WESTERN ARTWORK By Denny Karchner 04 May 2005

Hi Jay. I totally agree with Dawn. I would not consider selling any piece unless the buyer of the original agrees for me selling prints from the piece. Most buyers of originals are just pleased to death that you have prints made. I feel it makes the originals worth more further on down the road.

I have a show this weekend and I am giving away the 5/250 signed print you see below the last day of the show. I still own the original "Horse Capture", and it will be displayed there along with the print. This is a fantastic way to get a mailing list of people dropping their name, email address and so on in a box. That "free print" might pay for itself many times over. Think about it.

To answer the original question, I see nothing unethical at all.

Good luck my friend.--Denny ;{

Linda Eades Blackburn 04 May 2005

If you sell the original, you could have the gallery include on the reciept that you retain all reproduction rights and make sure that you receive a copy.

04 May 2005

Jay Amatangelo 05 May 2005

Thanks everyone for your comments. You all helped me out, and it sounds like it's up to me to make that decision. I'm going to run with it and see what happens. Let's hope I sell some originals!!

Richard K 06 May 2005

Keep in mind the opposite, if you sold a person your original painting, can he reproduce prints from it and sell them?

(we only see this after the painter expires?)

terence ulrich 06 May 2005

I sold a painting to a collector, I then got a licensing deal from a poster company in which 250 limited edition giclee prints were made. Signed and numbered by me.

The only stipulation made by the guy who bought my original was that he didn't want it damaged. Otherwise, contracts and prints were signed and everyone walked away happy.

When you sell a piece make sure your contracts are all in place.

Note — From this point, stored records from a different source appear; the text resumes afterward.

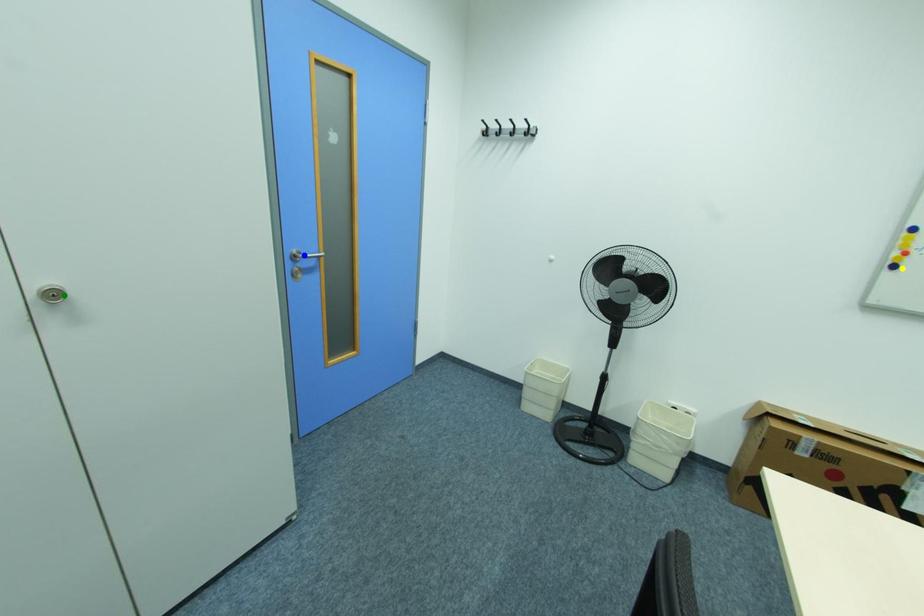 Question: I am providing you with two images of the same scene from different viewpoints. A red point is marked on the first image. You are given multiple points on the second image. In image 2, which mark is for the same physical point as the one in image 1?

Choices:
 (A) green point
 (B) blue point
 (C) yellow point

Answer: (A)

This book: http://search.barnesandnoble.com/bookSearch/isbnInquiry.asp?sourceid=00000309336218218694&ISBN=0932102115&bfdate=05-06-2005+21:40:57

will tell you pretty much everything you need to know.

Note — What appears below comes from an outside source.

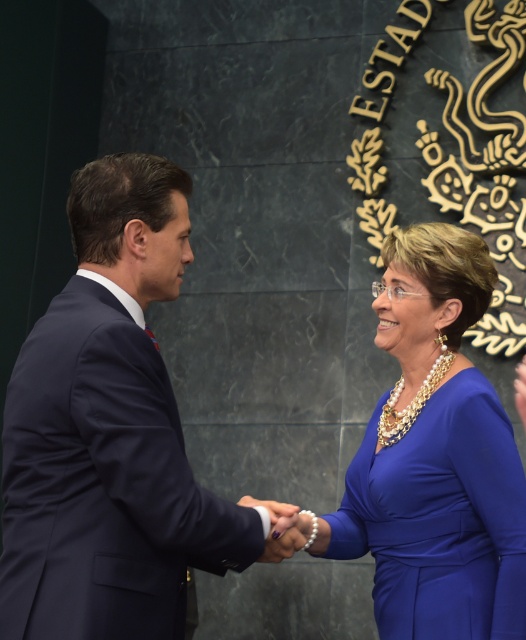 You are an event photographer at a formal event. You need to capture a photo of the navy blue suit at center and the blue satin dress at center. Which one is positioned to the left of the other?

The navy blue suit at center is to the left of the blue satin dress at center.

You are a photographer setting up for a formal event. You need to ensure that the blue satin dress at center and the smooth leather hand at center are both clearly visible in the photo. Given their sizes, which object should you focus on first to ensure proper framing?

The blue satin dress at center is larger in size than the smooth leather hand at center, so you should focus on the blue satin dress at center first to ensure proper framing since it occupies more space in the composition.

This is the piece that was made into prints.

07 May 2005

terence ulrich 07 May 2005

surf will be picking up today into Wednesday...swell is coming from Tahiti.

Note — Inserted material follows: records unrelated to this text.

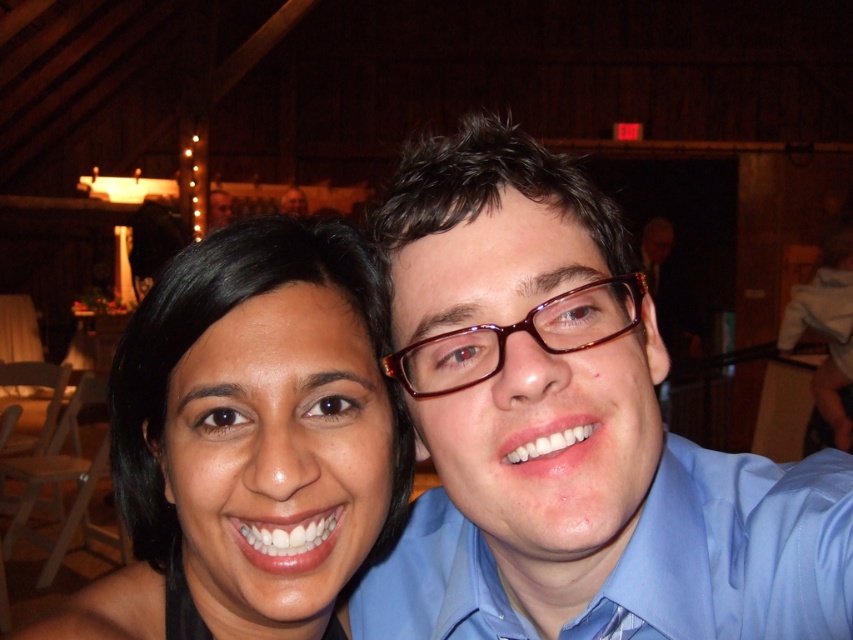 Is smooth skin face at center above shiny brown glasses at center?

Actually, smooth skin face at center is below shiny brown glasses at center.

Does smooth skin face at center lie in front of shiny brown glasses at center?

No, smooth skin face at center is further to the viewer.

What do you see at coordinates (250, 440) in the screenshot? I see `smooth skin face at center` at bounding box center [250, 440].

The height and width of the screenshot is (640, 853). What are the coordinates of `smooth skin face at center` in the screenshot? It's located at (250, 440).

Can you confirm if matte blue shirt at center is positioned above shiny brown glasses at center?

Incorrect, matte blue shirt at center is not positioned above shiny brown glasses at center.

Who is taller, matte blue shirt at center or shiny brown glasses at center?

matte blue shirt at center is taller.

Find the location of a particular element. This screenshot has height=640, width=853. matte blue shirt at center is located at coordinates [x=570, y=433].

Is point (566, 244) more distant than point (270, 596)?

No, it is in front of (270, 596).

Can you confirm if matte blue shirt at center is positioned above smooth skin face at center?

Yes.

Is point (560, 173) farther from camera compared to point (294, 589)?

Yes, point (560, 173) is farther from viewer.

Locate an element on the screen. This screenshot has width=853, height=640. matte blue shirt at center is located at coordinates (570, 433).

The deal I got from that publisher was pretty sweet. Not only did I get an advance, but a % of giclees sold and 15 artist proofs to sell also.

Charlotte Anne Thomson 16 May 2005

I wouldnt worry if I were you, you own the rights to that image and you can do whatever you like with it. If you are concerned then inform your buyers that reproductions will be made, you shouldnt let them stop you making a bit more cash out of your image though (sounds mercenary but it wont put people off, it has never put my buyers off) Just be upfront with them. I sell primarily prints of my art as this is how I can make the most money from one image....and hey, a girls got to eat!

The only thing I would never make prints of is commissioned artwork, thats the only work I believe that a buyer has a hold over as its something they have requested and contributed towards, i think its definately unethical to make prints of that and I also ask people before I display their commissioned artwork on here or my own website/other galleries etc.

But no go ahead, make prints! I know so many artists who do and dont even consider the buyers feelings in it, its good that you take them into account but i really dont think it will upset people or put them off. If they like it they like it, they'll pay, and once its gone people might still like it and want to pay and hey! you can make them happy too with some lovely shiny prints!mmmm!

good luck with everything! :) xcharlotte

Rex Woodmore 24 Mar 2018

I am extremely late in replying. However others may be interested. COPYRIGHT & ROYALTIES (In Australia) ?1. Even after the initial painting is sold, the original artist retains the right to copy & to sell copies of their artwork. 2. As of the 9th of June 2010 visual artists, their nominees or their heirs, are entitled to 5% of the price of their works resold for more than $1000.